▶ **Exercise data**:
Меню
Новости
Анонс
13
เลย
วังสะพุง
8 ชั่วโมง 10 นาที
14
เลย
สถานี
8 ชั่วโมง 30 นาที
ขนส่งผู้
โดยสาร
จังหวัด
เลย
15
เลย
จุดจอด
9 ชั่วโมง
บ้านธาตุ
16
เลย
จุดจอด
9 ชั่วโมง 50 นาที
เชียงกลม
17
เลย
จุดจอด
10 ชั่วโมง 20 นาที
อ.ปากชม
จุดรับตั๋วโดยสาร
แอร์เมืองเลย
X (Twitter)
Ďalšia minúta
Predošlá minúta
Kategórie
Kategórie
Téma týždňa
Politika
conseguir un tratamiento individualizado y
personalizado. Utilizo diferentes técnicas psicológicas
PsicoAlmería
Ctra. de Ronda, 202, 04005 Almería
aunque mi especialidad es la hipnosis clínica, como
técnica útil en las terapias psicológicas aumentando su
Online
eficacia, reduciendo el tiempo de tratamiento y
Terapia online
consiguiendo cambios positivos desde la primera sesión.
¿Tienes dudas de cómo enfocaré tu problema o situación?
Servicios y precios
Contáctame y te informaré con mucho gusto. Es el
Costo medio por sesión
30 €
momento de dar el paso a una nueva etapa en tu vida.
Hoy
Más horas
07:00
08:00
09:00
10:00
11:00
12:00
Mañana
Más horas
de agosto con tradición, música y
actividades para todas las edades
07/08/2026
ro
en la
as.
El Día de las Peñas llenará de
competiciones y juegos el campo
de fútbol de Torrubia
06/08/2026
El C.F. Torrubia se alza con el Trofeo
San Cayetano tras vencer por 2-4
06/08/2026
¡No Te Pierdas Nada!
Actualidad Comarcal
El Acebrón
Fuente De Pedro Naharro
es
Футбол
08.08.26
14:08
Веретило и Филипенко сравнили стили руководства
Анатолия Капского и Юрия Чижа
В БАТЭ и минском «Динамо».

▶ **What is expected**: Line by line, transcribe the material exactly.

▶ **Answer box**:
Меню
Новости
Анонс
13
เลย
วังสะพุง
8 ชั่วโมง 10 นาที
14
เลย
สถานี
8 ชั่วโมง 30 นาที
ขนส่งผู้
โดยสาร
จังหวัด
เลย
15
เลย
จุดจอด
9 ชั่วโมง
บ้านธาตุ
16
เลย
จุดจอด
9 ชั่วโมง 50 นาที
เชียงกลม
17
เลย
จุดจอด
10 ชั่วโมง 20 นาที
อ.ปากชม
จุดรับตั๋วโดยสาร
แอร์เมืองเลย
X (Twitter)
Ďalšia minúta
Predošlá minúta
Kategórie
Kategórie
Téma týždňa
Politika
conseguir un tratamiento individualizado y
personalizado. Utilizo diferentes técnicas psicológicas
PsicoAlmería
Ctra. de Ronda, 202, 04005 Almería
aunque mi especialidad es la hipnosis clínica, como
técnica útil en las terapias psicológicas aumentando su
Online
eficacia, reduciendo el tiempo de tratamiento y
Terapia online
consiguiendo cambios positivos desde la primera sesión.
¿Tienes dudas de cómo enfocaré tu problema o situación?
Servicios y precios
Contáctame y te informaré con mucho gusto. Es el
Costo medio por sesión
30 €
momento de dar el paso a una nueva etapa en tu vida.
Hoy
Más horas
07:00
08:00
09:00
10:00
11:00
12:00
Mañana
Más horas
de agosto con tradición, música y
actividades para todas las edades
07/08/2026
ro
en la
as.
El Día de las Peñas llenará de
competiciones y juegos el campo
de fútbol de Torrubia
06/08/2026
El C.F. Torrubia se alza con el Trofeo
San Cayetano tras vencer por 2-4
06/08/2026
¡No Te Pierdas Nada!
Actualidad Comarcal
El Acebrón
Fuente De Pedro Naharro
es
Футбол
08.08.26
14:08
Веретило и Филипенко сравнили стили руководства
Анатолия Капского и Юрия Чижа
В БАТЭ и минском «Динамо».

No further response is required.